J’avais aussi entendu dire que cette VG10 manquait de luminosité malgré son « grand » capteur, pénalisée par son objectif standard qui n’a pas une ouverture extraordinaire. Cette critique n’est pas vraiment justifiée : Une de nos captations s’est faite dans une église, sans éclairage autre que celui disponible, donc assez sombre ; Ma femme tournait avec notre réflex, et moi avec la VG10. J’ai été assez surpris de voir que la Sony s’en est mieux sortie que mon réflex : ce dernier nous ayant donné des images avec un peu plus de grain. Comme quoi, comparer sur le papier, ça ne suffit pas.

Exemple d’utilisation

Avis aux possesseurs d’un réflex, la Sony VG10 fait vraiment très bon ménage avec ce dernier. Nous avons fait plusieurs captations avec ma femme, et nous avons été enthousiasmés par l’utilisation de ce couple Sony VG10 / canon 600D ; L’inconvénient du réflex, c’est sont incapacité à jongler facilement avec le zoom et la mise au point en cours d’enregistrement. Nous avons donc utilisé celui-ci pour faire un plan large, sans mouvement, et la VG10 se chargeait de faire les plans plus rapprochés et variés ; Idéal pour faire une petite captation simple et rapide. Pour l’une de ces captations, j’ai aussi utilisé mon enregistreur (un Olympus LS5), afin d’éviter les problèmes de bruit de zoom mentionnés ci-dessus.

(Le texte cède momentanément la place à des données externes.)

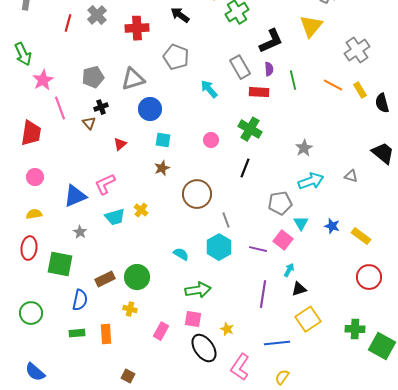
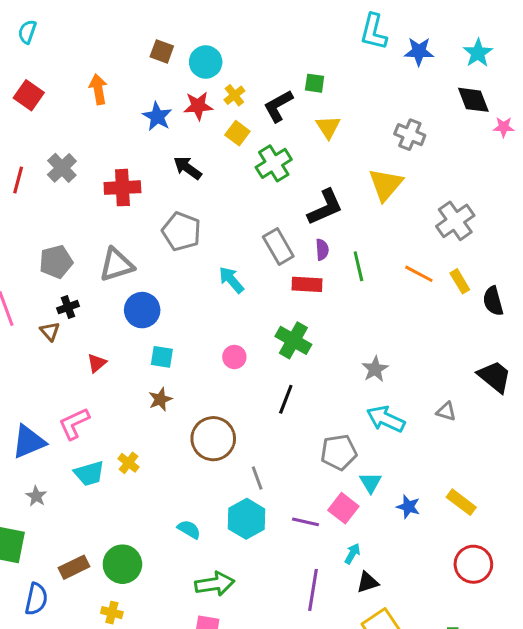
cyan arrow: (311, 181) -> (386, 419), turned -135
blue star: (332, 226) -> (408, 507), moved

Je tâcherai d’emmener un extrait de ce que j’ai filmé lors d’une prochaine séance en club, à titre d’illustration.

A retenir

En résumé, voici ce qu’il faut retenir et savoir sur cette Sony NEX-VG10 :

  • Prise en main facile et rapide, quelques heures suffisent. Possibilité de réglages tout automatique (sauf le zoom), ou tout manuel.
  • Utilisation universelle (captation, fiction, reportage, etc).
  • Son intégré de très bonne qualité, mais attention au « poc » de fin de course du zoom.
  • Possibilité de brancher un casque et un micro, en mini-jack uniquement.
  • Mise au point difficile en automatique, le manuel est préférable dans certains cas (objets sur plusieurs plans notamment).
  • A ce jour (me corriger si ça a changé depuis), il n’y a pas de carte SD fournie par le club avec la caméra ; En prévoir une pour vos tournages. En outre pour les tournages mobiles, une seule batterie est disponible pour l’instant.